───── Task inputs
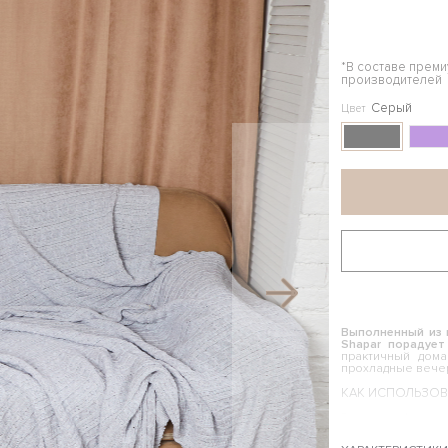
*В составе прем
производителей
Серый
Цвет
Выполненный из 
Shapar порадует
практичный дома
прохладные вечер
КАК ИСПОЛЬЗОВ
Это многофункцио
случаях. Его можн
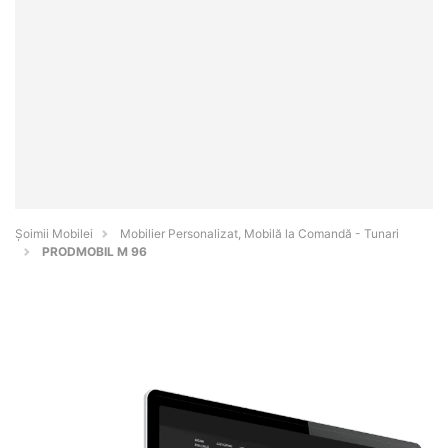
Șoimii Mobilei
Mobilier Personalizat, Mobilă la Comandă - Tunari
PRODMOBIL M 96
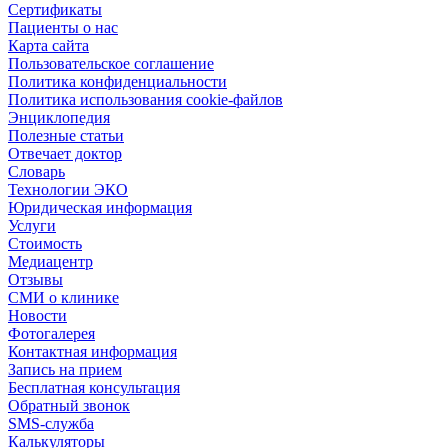
Сертификаты
Пациенты о нас
Карта сайта
Пользовательское соглашение
Политика конфиденциальности
Политика использования cookie-файлов
Энциклопедия
Полезные статьи
Отвечает доктор
Словарь
Технологии ЭКО
Юридическая информация
Услуги
Стоимость
Медиацентр
Отзывы
СМИ о клинике
Новости
Фотогалерея
Контактная информация
Запись на прием
Бесплатная консультация
Обратный звонок
SMS-служба
Калькуляторы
──────────
> _Aim of the task_:
Each line from the one with "Mobilier Personalizat, Mobilă" through the end of the entries should be reproduced exactly. Leave out the pictures.

> _Exercise output_:
Mobilier Personalizat, Mobilă la Comandă - Tunari
PRODMOBIL M 96
Сертификаты
Пациенты о нас
Карта сайта
Пользовательское соглашение
Политика конфиденциальности
Политика использования cookie-файлов
Энциклопедия
Полезные статьи
Отвечает доктор
Словарь
Технологии ЭКО
Юридическая информация
Услуги
Стоимость
Медиацентр
Отзывы
СМИ о клинике
Новости
Фотогалерея
Контактная информация
Запись на прием
Бесплатная консультация
Обратный звонок
SMS-служба
Калькуляторы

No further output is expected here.